SOURCE DATA Block Start

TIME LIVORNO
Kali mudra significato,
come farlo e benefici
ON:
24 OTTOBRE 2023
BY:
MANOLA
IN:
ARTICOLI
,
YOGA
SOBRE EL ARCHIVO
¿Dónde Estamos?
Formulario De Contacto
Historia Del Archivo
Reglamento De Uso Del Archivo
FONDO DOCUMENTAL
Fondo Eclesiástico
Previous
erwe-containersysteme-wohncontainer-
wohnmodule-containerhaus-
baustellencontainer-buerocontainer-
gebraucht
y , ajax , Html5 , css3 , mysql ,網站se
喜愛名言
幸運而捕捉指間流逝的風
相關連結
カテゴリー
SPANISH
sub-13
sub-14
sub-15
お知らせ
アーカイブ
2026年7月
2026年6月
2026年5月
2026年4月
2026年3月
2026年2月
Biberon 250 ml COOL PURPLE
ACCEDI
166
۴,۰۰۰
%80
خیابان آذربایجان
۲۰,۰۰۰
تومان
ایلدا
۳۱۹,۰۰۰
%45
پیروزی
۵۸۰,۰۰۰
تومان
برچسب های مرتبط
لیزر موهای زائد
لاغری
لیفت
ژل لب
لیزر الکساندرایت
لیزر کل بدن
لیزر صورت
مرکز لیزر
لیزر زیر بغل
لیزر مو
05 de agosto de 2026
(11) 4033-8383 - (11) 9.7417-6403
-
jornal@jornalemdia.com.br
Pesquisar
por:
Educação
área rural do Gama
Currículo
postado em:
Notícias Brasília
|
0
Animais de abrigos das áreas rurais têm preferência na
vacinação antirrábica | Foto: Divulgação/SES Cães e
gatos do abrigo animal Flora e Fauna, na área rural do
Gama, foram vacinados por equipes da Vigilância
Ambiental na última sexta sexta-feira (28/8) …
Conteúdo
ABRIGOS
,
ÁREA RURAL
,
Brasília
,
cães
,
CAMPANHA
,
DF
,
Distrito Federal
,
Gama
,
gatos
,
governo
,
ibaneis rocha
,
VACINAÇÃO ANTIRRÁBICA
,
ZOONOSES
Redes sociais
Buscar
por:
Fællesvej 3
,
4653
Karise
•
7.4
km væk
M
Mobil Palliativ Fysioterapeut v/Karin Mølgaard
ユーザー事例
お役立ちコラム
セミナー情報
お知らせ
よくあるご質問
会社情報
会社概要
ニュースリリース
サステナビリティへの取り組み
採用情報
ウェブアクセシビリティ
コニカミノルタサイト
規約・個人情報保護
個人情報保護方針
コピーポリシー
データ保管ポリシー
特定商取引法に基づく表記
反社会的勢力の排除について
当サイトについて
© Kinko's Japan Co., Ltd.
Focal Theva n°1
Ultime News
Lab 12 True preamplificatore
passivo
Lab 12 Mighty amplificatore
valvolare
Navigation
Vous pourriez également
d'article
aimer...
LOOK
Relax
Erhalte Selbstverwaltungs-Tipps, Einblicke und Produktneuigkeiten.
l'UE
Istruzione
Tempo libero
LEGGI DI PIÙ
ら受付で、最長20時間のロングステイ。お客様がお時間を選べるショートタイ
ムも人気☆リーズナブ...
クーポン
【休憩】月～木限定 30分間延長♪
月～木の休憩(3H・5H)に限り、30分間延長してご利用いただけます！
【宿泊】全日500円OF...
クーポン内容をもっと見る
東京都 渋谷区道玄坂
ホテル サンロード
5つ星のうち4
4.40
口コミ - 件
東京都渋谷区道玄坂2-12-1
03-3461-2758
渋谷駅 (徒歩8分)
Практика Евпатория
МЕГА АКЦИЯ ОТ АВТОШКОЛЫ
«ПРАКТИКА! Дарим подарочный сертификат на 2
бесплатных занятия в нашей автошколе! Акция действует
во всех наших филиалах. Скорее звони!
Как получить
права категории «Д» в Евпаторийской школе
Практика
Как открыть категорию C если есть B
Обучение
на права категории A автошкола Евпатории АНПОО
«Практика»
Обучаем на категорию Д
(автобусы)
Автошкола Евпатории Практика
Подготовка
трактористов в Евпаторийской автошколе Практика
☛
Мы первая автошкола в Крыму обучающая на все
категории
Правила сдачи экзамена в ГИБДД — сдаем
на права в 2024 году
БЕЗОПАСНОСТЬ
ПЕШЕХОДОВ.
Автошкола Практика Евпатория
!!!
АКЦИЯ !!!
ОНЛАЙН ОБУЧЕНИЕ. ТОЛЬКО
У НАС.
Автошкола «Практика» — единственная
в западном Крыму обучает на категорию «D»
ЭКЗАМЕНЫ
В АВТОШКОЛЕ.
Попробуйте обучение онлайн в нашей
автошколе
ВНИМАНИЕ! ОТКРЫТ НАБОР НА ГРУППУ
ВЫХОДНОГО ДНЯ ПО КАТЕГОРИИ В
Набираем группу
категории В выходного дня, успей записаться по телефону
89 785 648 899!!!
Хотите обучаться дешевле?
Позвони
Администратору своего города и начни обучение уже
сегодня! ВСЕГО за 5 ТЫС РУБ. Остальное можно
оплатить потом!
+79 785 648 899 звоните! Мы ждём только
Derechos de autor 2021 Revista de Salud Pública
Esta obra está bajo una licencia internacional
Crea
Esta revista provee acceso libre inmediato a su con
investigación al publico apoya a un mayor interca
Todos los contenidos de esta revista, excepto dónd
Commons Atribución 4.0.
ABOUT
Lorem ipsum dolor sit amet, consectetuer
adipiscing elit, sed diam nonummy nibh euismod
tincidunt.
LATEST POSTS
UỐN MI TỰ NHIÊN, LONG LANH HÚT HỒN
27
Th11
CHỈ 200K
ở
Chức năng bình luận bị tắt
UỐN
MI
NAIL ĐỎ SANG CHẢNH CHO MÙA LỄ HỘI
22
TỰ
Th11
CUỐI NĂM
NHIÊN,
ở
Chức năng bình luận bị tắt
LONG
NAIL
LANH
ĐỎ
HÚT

SOURCE DATA Block End

Give back exactly the lines of the listing above, starting with its first line and ending with the line that holds "ら受付で、最長20時間のロングステイ。お客様がお時間を選べるショートタイ".

_THE COMPLETED TASK_.
TIME LIVORNO
Kali mudra significato,
come farlo e benefici
ON:
24 OTTOBRE 2023
BY:
MANOLA
IN:
ARTICOLI
,
YOGA
SOBRE EL ARCHIVO
¿Dónde Estamos?
Formulario De Contacto
Historia Del Archivo
Reglamento De Uso Del Archivo
FONDO DOCUMENTAL
Fondo Eclesiástico
Previous
erwe-containersysteme-wohncontainer-
wohnmodule-containerhaus-
baustellencontainer-buerocontainer-
gebraucht
y , ajax , Html5 , css3 , mysql ,網站se
喜愛名言
幸運而捕捉指間流逝的風
相關連結
カテゴリー
SPANISH
sub-13
sub-14
sub-15
お知らせ
アーカイブ
2026年7月
2026年6月
2026年5月
2026年4月
2026年3月
2026年2月
Biberon 250 ml COOL PURPLE
ACCEDI
166
۴,۰۰۰
%80
خیابان آذربایجان
۲۰,۰۰۰
تومان
ایلدا
۳۱۹,۰۰۰
%45
پیروزی
۵۸۰,۰۰۰
تومان
برچسب های مرتبط
لیزر موهای زائد
لاغری
لیفت
ژل لب
لیزر الکساندرایت
لیزر کل بدن
لیزر صورت
مرکز لیزر
لیزر زیر بغل
لیزر مو
05 de agosto de 2026
(11) 4033-8383 - (11) 9.7417-6403
-
jornal@jornalemdia.com.br
Pesquisar
por:
Educação
área rural do Gama
Currículo
postado em:
Notícias Brasília
|
0
Animais de abrigos das áreas rurais têm preferência na
vacinação antirrábica | Foto: Divulgação/SES Cães e
gatos do abrigo animal Flora e Fauna, na área rural do
Gama, foram vacinados por equipes da Vigilância
Ambiental na última sexta sexta-feira (28/8) …
Conteúdo
ABRIGOS
,
ÁREA RURAL
,
Brasília
,
cães
,
CAMPANHA
,
DF
,
Distrito Federal
,
Gama
,
gatos
,
governo
,
ibaneis rocha
,
VACINAÇÃO ANTIRRÁBICA
,
ZOONOSES
Redes sociais
Buscar
por:
Fællesvej 3
,
4653
Karise
•
7.4
km væk
M
Mobil Palliativ Fysioterapeut v/Karin Mølgaard
ユーザー事例
お役立ちコラム
セミナー情報
お知らせ
よくあるご質問
会社情報
会社概要
ニュースリリース
サステナビリティへの取り組み
採用情報
ウェブアクセシビリティ
コニカミノルタサイト
規約・個人情報保護
個人情報保護方針
コピーポリシー
データ保管ポリシー
特定商取引法に基づく表記
反社会的勢力の排除について
当サイトについて
© Kinko's Japan Co., Ltd.
Focal Theva n°1
Ultime News
Lab 12 True preamplificatore
passivo
Lab 12 Mighty amplificatore
valvolare
Navigation
Vous pourriez également
d'article
aimer...
LOOK
Relax
Erhalte Selbstverwaltungs-Tipps, Einblicke und Produktneuigkeiten.
l'UE
Istruzione
Tempo libero
LEGGI DI PIÙ
ら受付で、最長20時間のロングステイ。お客様がお時間を選べるショートタイ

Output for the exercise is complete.